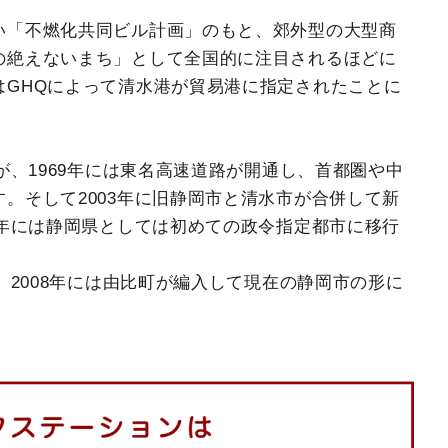
い「不燃化共同ビル計画」のもと、郊外型の大型商
の絶えないまち」として全国的に注目されるほどに
はGHQによって清水港が貿易港に指定されたことに
。
が、1969年には東名高速道路が開通し、首都圏や中
。そして2003年に旧静岡市と清水市が合併して新
5年には静岡県としては初めての政令指定都市に移行
、2008年には由比町が編入して現在の静岡市の形に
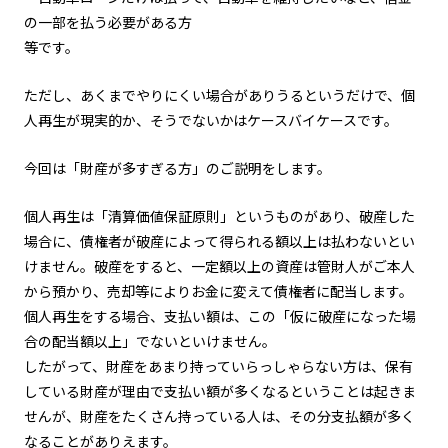
の一部を払う必要がある方
等です。
ただし、あくまでやりにくい場合がありうるというだけで、個
人再生が現実的か、そうでないかはケースバイケースです。
今回は「財産が多すぎる方」のご説明をします。
個人再生は「清算価値保証原則」というものがあり、破産した
場合に、債権者が破産によって得られる額以上は払わないとい
けません。破産をすると、一定額以上の資産は管財人がご本人
から預かり、売却等によりお金に変えて債権者に配当します。
個人再生をする場合、支払い額は、この「仮に破産になった場
合の配当額以上」でないといけません。
したがって、財産をあまり持っていらっしゃらない方は、保有
している財産が理由で支払い額が多くなるということは起きま
せんが、財産をたくさん持っている人は、その分支払額が多く
なることがありえます。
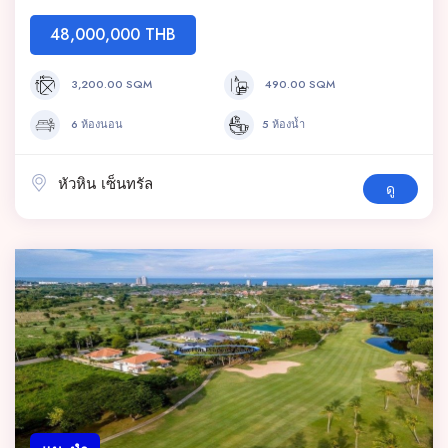
48,000,000 THB
3,200.00 SQM
490.00 SQM
6 ห้องนอน
5 ห้องน้ำ
หัวหิน เซ็นทรัล
ดู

——

> **ABOUT THIS TASK**
Retype only the stretch of lines above starting at the one with "人再生が現実的か、そうでないかはケースバイケースです。" and stopping at the one with "している財産が理由で支払い額が多くなるということは起きま", exactly as written, with both kept.

> **EXERCISE SOLUTION**
人再生が現実的か、そうでないかはケースバイケースです。
今回は「財産が多すぎる方」のご説明をします。
個人再生は「清算価値保証原則」というものがあり、破産した
場合に、債権者が破産によって得られる額以上は払わないとい
けません。破産をすると、一定額以上の資産は管財人がご本人
から預かり、売却等によりお金に変えて債権者に配当します。
個人再生をする場合、支払い額は、この「仮に破産になった場
合の配当額以上」でないといけません。
したがって、財産をあまり持っていらっしゃらない方は、保有
している財産が理由で支払い額が多くなるということは起きま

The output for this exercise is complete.